Sometimes people tell me they admire my courage. Sometimes these people are idiots who don't know me and are casting projections based on all kinds of their own desires and ignorance of the real world in general, some of it willful. Sometimes, though, people who do know me, very well, actually say they admire my courage, too.
Courage, as every adult knows, has nothing to do with not feeling afraid. Courage is what compels you to do things even though you are afraid because you know they are the right things to do. I do have some of that, even though sometimes the results of my acting with courage aren't very nice and make my particular brand of courage look like stupidity. Oh, well.
The biggest problem I have with my own courage is that it is unreliable. It will balk and hide at the lamest things.
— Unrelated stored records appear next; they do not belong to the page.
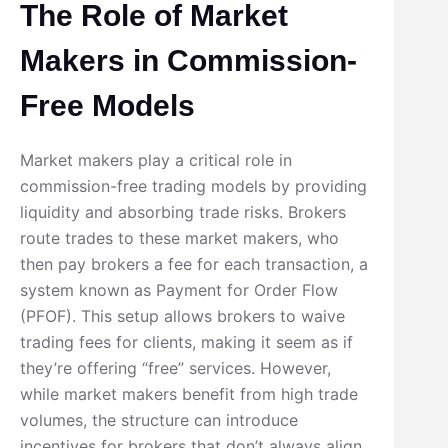
The Role of Market
Makers in Commission-
Free Models
Market makers play a critical role in
commission-free trading models by providing
liquidity and absorbing trade risks. Brokers
route trades to these market makers, who
then pay brokers a fee for each transaction, a
system known as Payment for Order Flow
(PFOF). This setup allows brokers to waive
trading fees for clients, making it seem as if
they’re offering “free” services. However,
while market makers benefit from high trade
volumes, the structure can introduce
incentives for brokers that don’t always align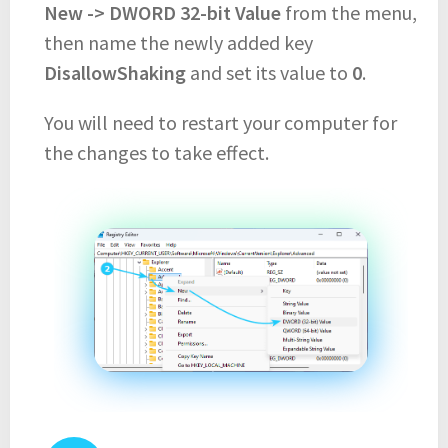
New -> DWORD 32-bit Value
from the menu,
then name the newly added key
DisallowShaking
and set its value to
0
.
You will need to restart your computer for
the changes to take effect.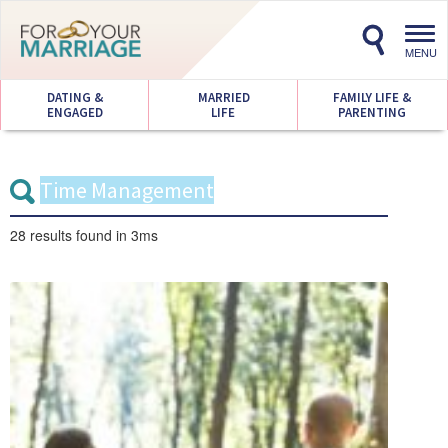
Toggl
navig
MENU
DATING &
MARRIED
FAMILY LIFE &
ENGAGED
LIFE
PARENTING
28 results
found in 3ms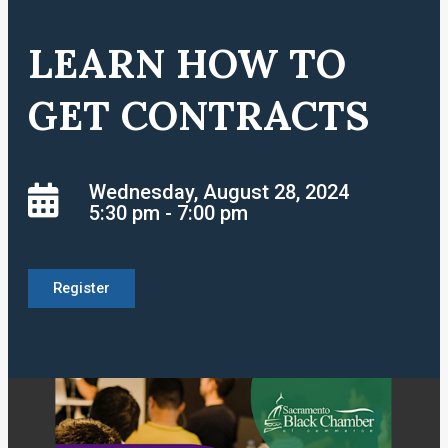
LEARN HOW TO
GET CONTRACTS
Wednesday, August 28, 2024
5:30 pm - 7:00 pm
Register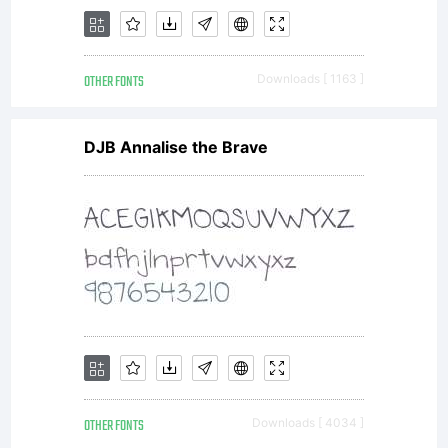
OTHER FONTS
Downloads [ 1163 ]
DJB Annalise the Brave
OTHER FONTS
Downloads [ 4034 ]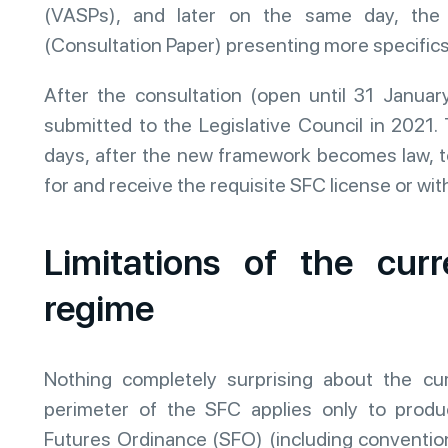
(VASPs), and later on the same day, the 
(Consultation Paper) presenting more specifics
After the consultation (open until 31 January 
submitted to the Legislative Council in 2021. 
days, after the new framework becomes law, t
for and receive the requisite SFC license or wi
Limitations of the curr
regime
Nothing completely surprising about the cur
perimeter of the SFC applies only to produc
Futures Ordinance (SFO) (including convention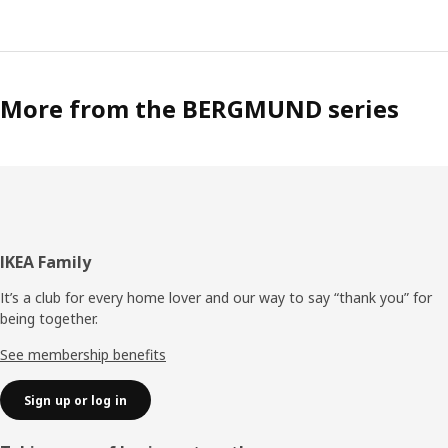
More from the BERGMUND series
Footer
IKEA Family
It’s a club for every home lover and our way to say “thank you” for
being together.
See membership benefits
Sign up or log in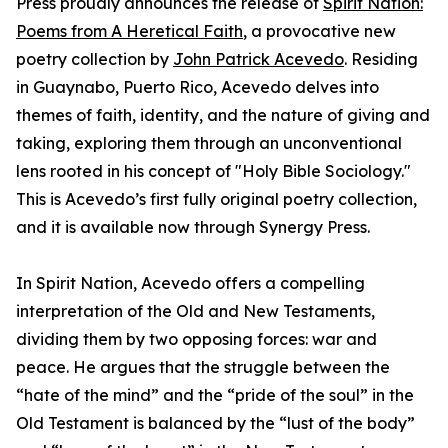
Press proudly announces the release of
Spirit Nation:
Poems from A Heretical Faith
, a provocative new
poetry collection by
John Patrick Acevedo
. Residing
in Guaynabo, Puerto Rico, Acevedo delves into
themes of faith, identity, and the nature of giving and
taking, exploring them through an unconventional
lens rooted in his concept of "Holy Bible Sociology."
This is Acevedo’s first fully original poetry collection,
and it is available now through Synergy Press.
In Spirit Nation, Acevedo offers a compelling
interpretation of the Old and New Testaments,
dividing them by two opposing forces: war and
peace. He argues that the struggle between the
“hate of the mind” and the “pride of the soul” in the
Old Testament is balanced by the “lust of the body”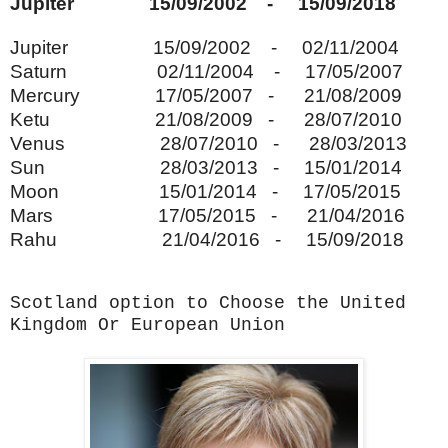
Jupiter 15/09/2002 - 15/09/2018
Jupiter 15/09/2002 - 02/11/2004
Saturn 02/11/2004 - 17/05/2007
Mercury 17/05/2007 - 21/08/2009
Ketu 21/08/2009 - 28/07/2010
Venus 28/07/2010 - 28/03/2013
Sun 28/03/2013 - 15/01/2014
Moon 15/01/2014 - 17/05/2015
Mars 17/05/2015 - 21/04/2016
Rahu 21/04/2016 - 15/09/2018
Scotland option to Choose the United
Kingdom Or European Union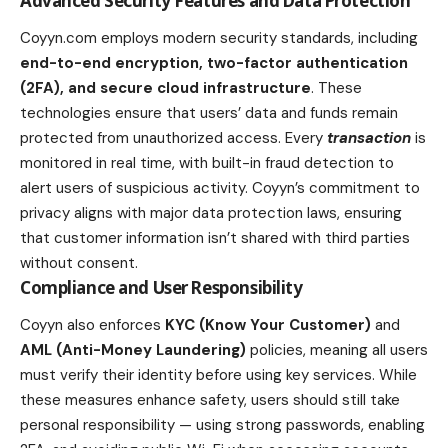
Advanced Security Features and Data Protection
Coyyn.com employs modern security standards, including
end-to-end encryption, two-factor authentication
(2FA), and secure cloud infrastructure
. These
technologies ensure that users’ data and funds remain
protected from unauthorized access. Every
transaction
is
monitored in real time, with built-in fraud detection to
alert users of suspicious activity. Coyyn’s commitment to
privacy aligns with major data protection laws, ensuring
that customer information isn’t shared with third parties
without consent.
Compliance and User Responsibility
Coyyn also enforces
KYC (Know Your Customer)
and
AML (Anti-Money Laundering)
policies, meaning all users
must verify their identity before using key services. While
these measures enhance safety, users should still take
personal responsibility — using strong passwords, enabling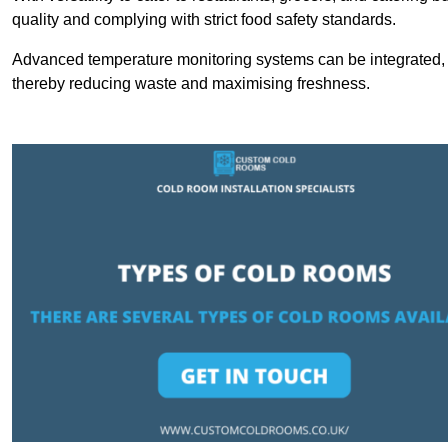
quality and complying with strict food safety standards.
Advanced temperature monitoring systems can be integrated, en
thereby reducing waste and maximising freshness.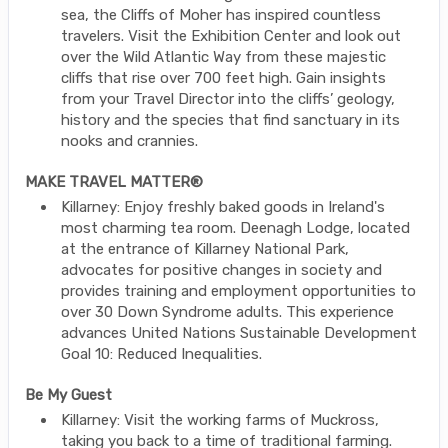
sea, the Cliffs of Moher has inspired countless
travelers. Visit the Exhibition Center and look out
over the Wild Atlantic Way from these majestic
cliffs that rise over 700 feet high. Gain insights
from your Travel Director into the cliffs’ geology,
history and the species that find sanctuary in its
nooks and crannies.
MAKE TRAVEL MATTER®
Killarney: Enjoy freshly baked goods in Ireland's
most charming tea room. Deenagh Lodge, located
at the entrance of Killarney National Park,
advocates for positive changes in society and
provides training and employment opportunities to
over 30 Down Syndrome adults. This experience
advances United Nations Sustainable Development
Goal 10: Reduced Inequalities.
Be My Guest
Killarney: Visit the working farms of Muckross,
taking you back to a time of traditional farming.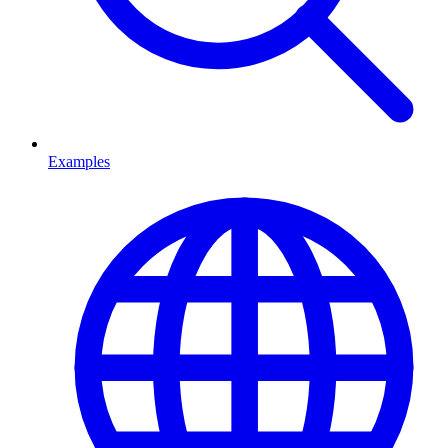
Examples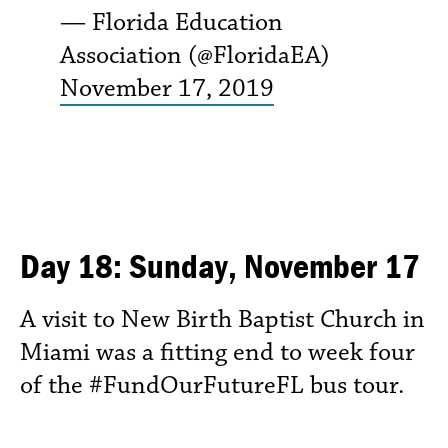
— Florida Education
Association (@FloridaEA)
November 17, 2019
Day 18: Sunday, November 17
A visit to New Birth Baptist Church in
Miami was a fitting end to week four
of the #FundOurFutureFL bus tour.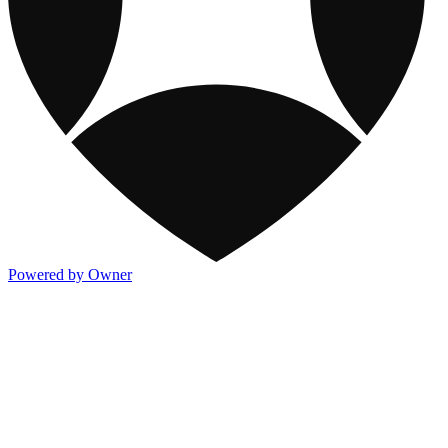
Powered by Owner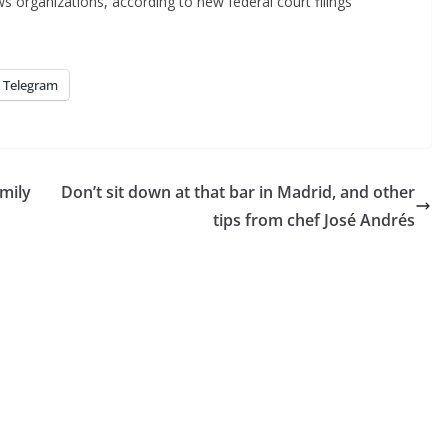
ws organizations, according to new federal court filings
Telegram
amily
Don’t sit down at that bar in Madrid, and other
tips from chef José Andrés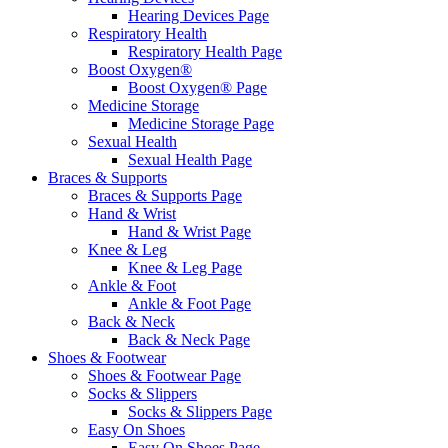
Hearing Devices Page
Respiratory Health
Respiratory Health Page
Boost Oxygen®
Boost Oxygen® Page
Medicine Storage
Medicine Storage Page
Sexual Health
Sexual Health Page
Braces & Supports
Braces & Supports Page
Hand & Wrist
Hand & Wrist Page
Knee & Leg
Knee & Leg Page
Ankle & Foot
Ankle & Foot Page
Back & Neck
Back & Neck Page
Shoes & Footwear
Shoes & Footwear Page
Socks & Slippers
Socks & Slippers Page
Easy On Shoes
Easy On Shoes Page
Take drawing in public, for example.
I am terrified of drawing in public. I do not know why. Well, I probably do know why, deep in myself, and it's probably embarrassing, so I never take that terror out and examine it in any depth. I just try to override it.
It's silly for me to be afraid to draw in public. What on earth do I think will happen to me? I am a professional artist. People have actually paid me cash money to make art, both fine art and commercial art, sometimes quite a lot of money. I have skills. I have vision. I may even have a genetic predisposition, as I am third in a slightly indirect series of professional female artists in my family. My great aunt Hilda taught my mother Stephanie. My mother taught me.
But I am afraid. I think I'm afraid of ridicule. And if you do know me, you probably just splurted coffee at your screen, because ridicule is not usually something I fear.
I have voices in my head. They're not the kind of voices that indicate a need for thorazine or haldol; they are wholly imaginary, though they may come from somewhere real, not the result of a chemical imbalance or "an undigested bit of beef." They are insistent, though. They make clucking noises with their imaginary tongues, and their voices are sneering and dismissive.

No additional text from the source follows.